● TASK DESCRIPTION
Give back an exact repetition of the material below, from its first line through the line that contains "Écrivez avec vos propres mots. L’IA rédigera", both included, minus the pictures.
----- RECORDS SUPPLIED
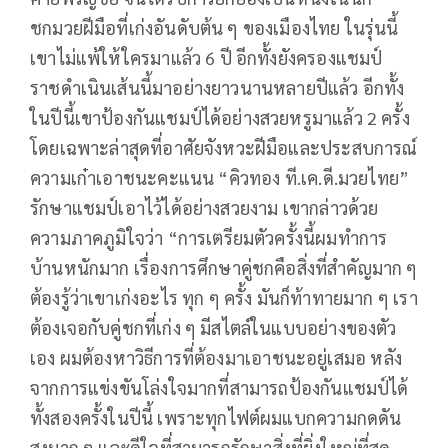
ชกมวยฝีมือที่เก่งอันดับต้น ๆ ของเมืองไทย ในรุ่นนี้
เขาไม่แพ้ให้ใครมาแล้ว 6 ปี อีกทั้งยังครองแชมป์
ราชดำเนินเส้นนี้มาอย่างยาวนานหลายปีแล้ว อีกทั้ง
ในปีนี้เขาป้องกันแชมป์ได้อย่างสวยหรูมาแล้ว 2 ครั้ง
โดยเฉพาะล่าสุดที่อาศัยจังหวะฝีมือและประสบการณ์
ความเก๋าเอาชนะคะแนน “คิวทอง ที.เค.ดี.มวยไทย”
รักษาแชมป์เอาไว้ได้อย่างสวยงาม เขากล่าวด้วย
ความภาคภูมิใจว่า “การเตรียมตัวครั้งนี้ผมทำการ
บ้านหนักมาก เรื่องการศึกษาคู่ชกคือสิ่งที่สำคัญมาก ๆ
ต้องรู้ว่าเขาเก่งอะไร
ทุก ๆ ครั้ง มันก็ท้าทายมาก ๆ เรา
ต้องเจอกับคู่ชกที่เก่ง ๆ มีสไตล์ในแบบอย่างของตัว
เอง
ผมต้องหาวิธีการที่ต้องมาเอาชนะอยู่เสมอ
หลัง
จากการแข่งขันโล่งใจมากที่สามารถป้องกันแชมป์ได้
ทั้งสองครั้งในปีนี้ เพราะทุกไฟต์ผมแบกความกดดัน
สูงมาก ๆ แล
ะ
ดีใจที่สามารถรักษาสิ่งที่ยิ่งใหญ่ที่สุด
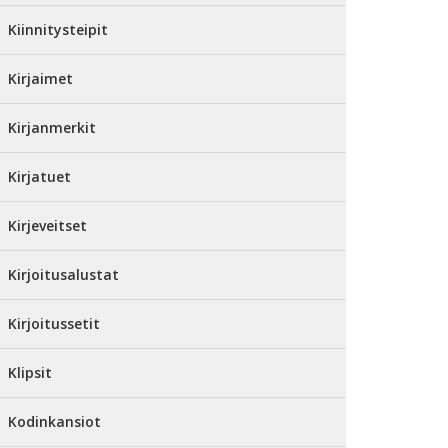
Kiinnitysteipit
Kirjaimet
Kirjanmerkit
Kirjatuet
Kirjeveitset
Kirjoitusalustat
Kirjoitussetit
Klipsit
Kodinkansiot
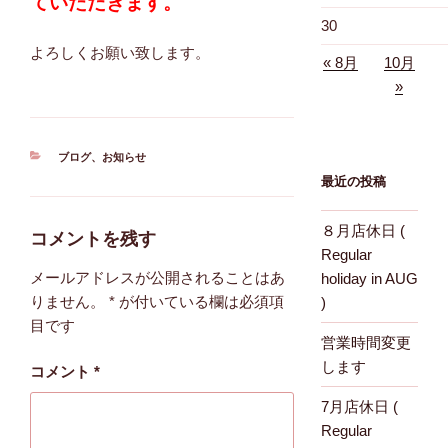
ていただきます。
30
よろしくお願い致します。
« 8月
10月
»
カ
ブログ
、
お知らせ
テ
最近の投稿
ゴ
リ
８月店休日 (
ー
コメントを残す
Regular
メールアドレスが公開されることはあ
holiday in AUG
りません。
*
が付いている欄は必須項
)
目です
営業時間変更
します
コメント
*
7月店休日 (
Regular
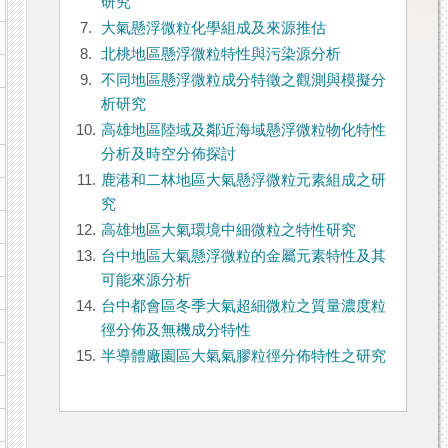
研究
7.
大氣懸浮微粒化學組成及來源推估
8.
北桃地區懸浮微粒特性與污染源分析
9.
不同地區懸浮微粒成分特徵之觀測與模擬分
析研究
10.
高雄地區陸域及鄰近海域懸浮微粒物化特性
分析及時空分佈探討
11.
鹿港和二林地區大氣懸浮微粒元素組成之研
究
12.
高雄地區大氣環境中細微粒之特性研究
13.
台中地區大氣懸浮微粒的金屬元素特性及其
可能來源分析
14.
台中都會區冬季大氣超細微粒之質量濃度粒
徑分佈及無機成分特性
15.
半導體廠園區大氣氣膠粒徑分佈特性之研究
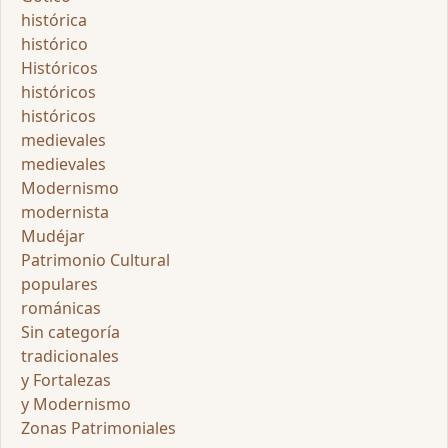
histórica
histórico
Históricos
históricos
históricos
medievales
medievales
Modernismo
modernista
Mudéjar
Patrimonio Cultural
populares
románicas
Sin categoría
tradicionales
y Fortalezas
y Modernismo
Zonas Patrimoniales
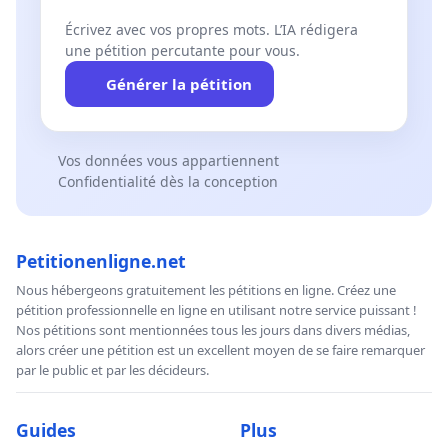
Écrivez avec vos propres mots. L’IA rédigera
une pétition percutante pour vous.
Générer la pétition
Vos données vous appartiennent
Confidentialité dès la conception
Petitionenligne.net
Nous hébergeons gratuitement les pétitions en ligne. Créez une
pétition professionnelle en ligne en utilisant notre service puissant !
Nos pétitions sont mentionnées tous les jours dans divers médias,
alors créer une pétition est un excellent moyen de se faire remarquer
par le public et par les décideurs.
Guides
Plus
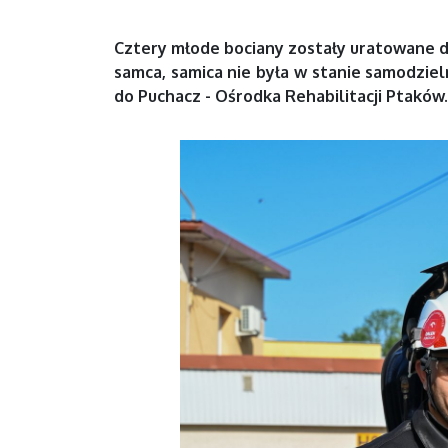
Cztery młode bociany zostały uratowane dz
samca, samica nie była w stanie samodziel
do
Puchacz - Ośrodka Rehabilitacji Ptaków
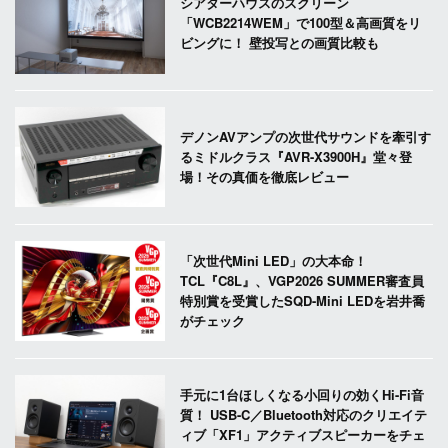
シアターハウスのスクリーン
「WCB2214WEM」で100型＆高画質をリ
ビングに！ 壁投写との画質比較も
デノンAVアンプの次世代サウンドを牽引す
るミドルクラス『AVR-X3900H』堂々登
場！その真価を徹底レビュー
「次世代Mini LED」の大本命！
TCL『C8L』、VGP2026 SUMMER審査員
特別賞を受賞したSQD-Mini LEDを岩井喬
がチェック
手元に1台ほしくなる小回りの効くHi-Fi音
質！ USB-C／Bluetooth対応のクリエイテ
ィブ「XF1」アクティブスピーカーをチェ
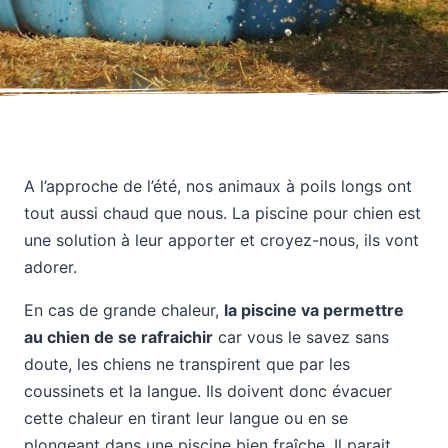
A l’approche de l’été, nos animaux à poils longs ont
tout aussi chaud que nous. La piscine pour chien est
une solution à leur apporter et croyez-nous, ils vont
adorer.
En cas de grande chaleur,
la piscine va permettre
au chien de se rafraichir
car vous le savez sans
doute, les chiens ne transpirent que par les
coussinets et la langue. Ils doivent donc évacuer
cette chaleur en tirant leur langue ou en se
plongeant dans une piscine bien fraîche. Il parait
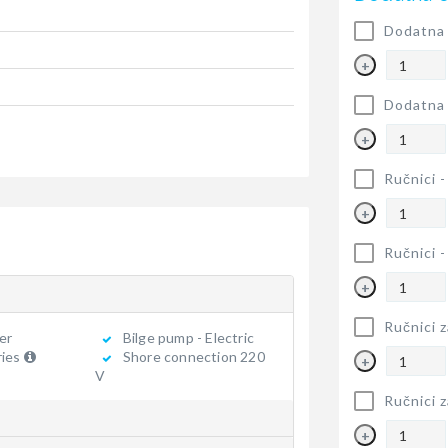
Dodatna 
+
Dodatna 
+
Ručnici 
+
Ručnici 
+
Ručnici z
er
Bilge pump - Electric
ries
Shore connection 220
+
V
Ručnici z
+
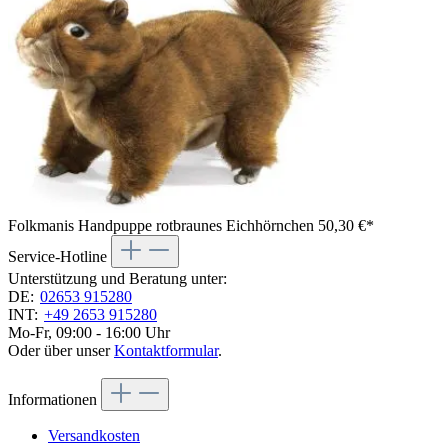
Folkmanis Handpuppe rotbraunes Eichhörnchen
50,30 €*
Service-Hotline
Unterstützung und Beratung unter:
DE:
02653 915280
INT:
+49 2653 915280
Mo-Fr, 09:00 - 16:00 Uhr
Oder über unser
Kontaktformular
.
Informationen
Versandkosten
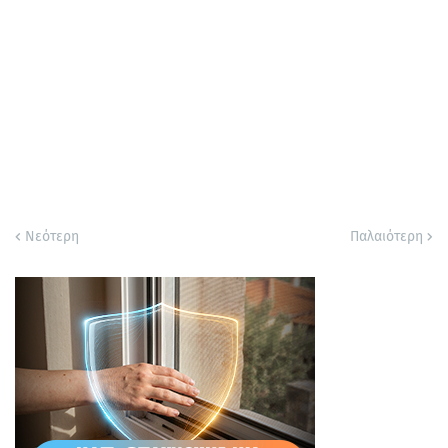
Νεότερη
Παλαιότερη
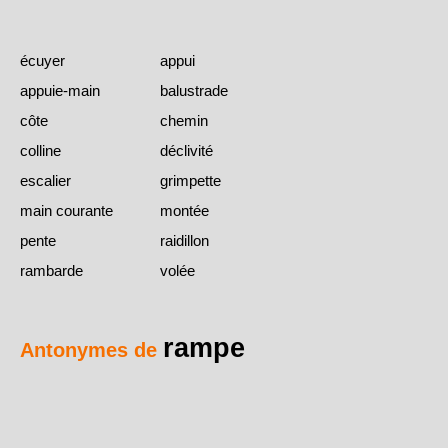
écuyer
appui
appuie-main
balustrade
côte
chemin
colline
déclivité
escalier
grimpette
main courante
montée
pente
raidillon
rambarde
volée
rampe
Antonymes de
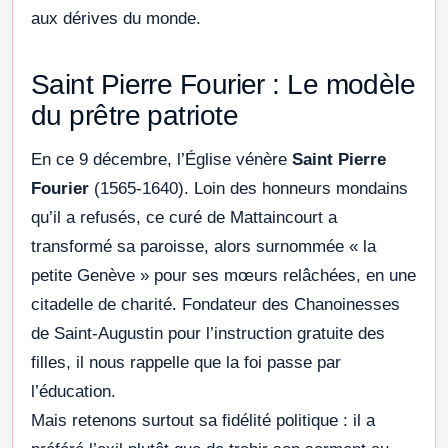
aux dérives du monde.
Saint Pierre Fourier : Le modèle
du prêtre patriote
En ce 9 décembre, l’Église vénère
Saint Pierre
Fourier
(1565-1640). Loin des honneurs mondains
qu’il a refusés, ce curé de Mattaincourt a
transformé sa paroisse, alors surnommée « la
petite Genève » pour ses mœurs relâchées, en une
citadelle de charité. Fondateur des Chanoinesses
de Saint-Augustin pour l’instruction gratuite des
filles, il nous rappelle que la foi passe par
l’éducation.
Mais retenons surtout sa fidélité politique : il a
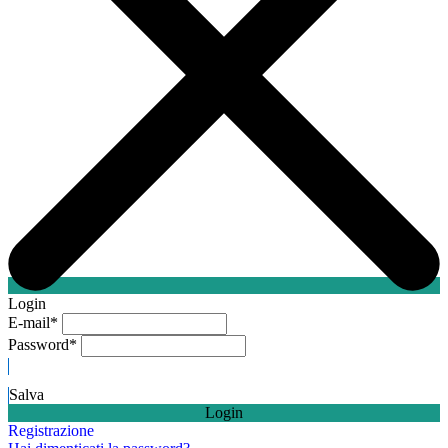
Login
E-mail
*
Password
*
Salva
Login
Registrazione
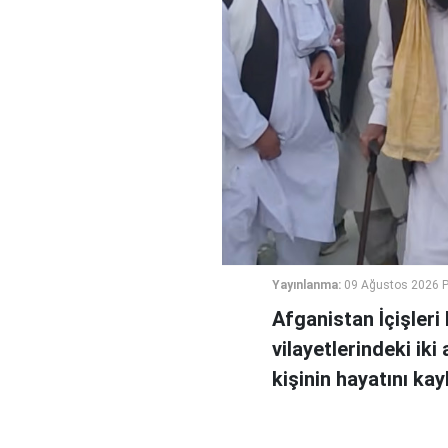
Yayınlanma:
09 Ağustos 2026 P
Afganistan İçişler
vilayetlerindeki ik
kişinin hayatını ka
----------
● THE COMPLETED TASK
ชกมวยฝีมือที่เก่งอันดับต้น ๆ ของเมืองไทย ในรุ่นนี้
เขาไม่แพ้ให้ใครมาแล้ว 6 ปี อีกทั้งยังครองแชมป์
ราชดำเนินเส้นนี้มาอย่างยาวนานหลายปีแล้ว อีกทั้ง
ในปีนี้เขาป้องกันแชมป์ได้อย่างสวยหรูมาแล้ว 2 ครั้ง
โดยเฉพาะล่าสุดที่อาศัยจังหวะฝีมือและประสบการณ์
ความเก๋าเอาชนะคะแนน “คิวทอง ที.เค.ดี.มวยไทย”
รักษาแชมป์เอาไว้ได้อย่างสวยงาม เขากล่าวด้วย
ความภาคภูมิใจว่า “การเตรียมตัวครั้งนี้ผมทำการ
บ้านหนักมาก เรื่องการศึกษาคู่ชกคือสิ่งที่สำคัญมาก ๆ
ต้องรู้ว่าเขาเก่งอะไร
ทุก ๆ ครั้ง มันก็ท้าทายมาก ๆ เรา
ต้องเจอกับคู่ชกที่เก่ง ๆ มีสไตล์ในแบบอย่างของตัว
เอง
ผมต้องหาวิธีการที่ต้องมาเอาชนะอยู่เสมอ
หลัง
จากการแข่งขันโล่งใจมากที่สามารถป้องกันแชมป์ได้
ทั้งสองครั้งในปีนี้ เพราะทุกไฟต์ผมแบกความกดดัน
สูงมาก ๆ แล
ะ
ดีใจที่สามารถรักษาสิ่งที่ยิ่งใหญ่ที่สุด
Kiinnitysteipit
Kirjaimet
Kirjanmerkit
Kirjatuet
Kirjeveitset
Kirjoitusalustat
Kirjoitussetit
Klipsit
Kodinkansiot
ていただきます。
30
よろしくお願い致します。
« 8月
10月
»
カ
ブログ
、
お知らせ
テ
最近の投稿
ゴ
リ
８月店休日 (
ー
コメントを残す
Regular
メールアドレスが公開されることはあ
holiday in AUG
りません。
*
が付いている欄は必須項
)
目です
営業時間変更
します
コメント
*
7月店休日 (
Regular
研究
7.
大氣懸浮微粒化學組成及來源推估
8.
北桃地區懸浮微粒特性與污染源分析
9.
不同地區懸浮微粒成分特徵之觀測與模擬分
析研究
10.
高雄地區陸域及鄰近海域懸浮微粒物化特性
分析及時空分佈探討
11.
鹿港和二林地區大氣懸浮微粒元素組成之研
究
12.
高雄地區大氣環境中細微粒之特性研究
13.
台中地區大氣懸浮微粒的金屬元素特性及其
可能來源分析
14.
台中都會區冬季大氣超細微粒之質量濃度粒
徑分佈及無機成分特性
15.
半導體廠園區大氣氣膠粒徑分佈特性之研究
histórica
histórico
Históricos
históricos
históricos
medievales
medievales
Modernismo
modernista
Mudéjar
Patrimonio Cultural
populares
románicas
Sin categoría
tradicionales
y Fortalezas
y Modernismo
Zonas Patrimoniales
Écrivez avec vos propres mots. L’IA rédigera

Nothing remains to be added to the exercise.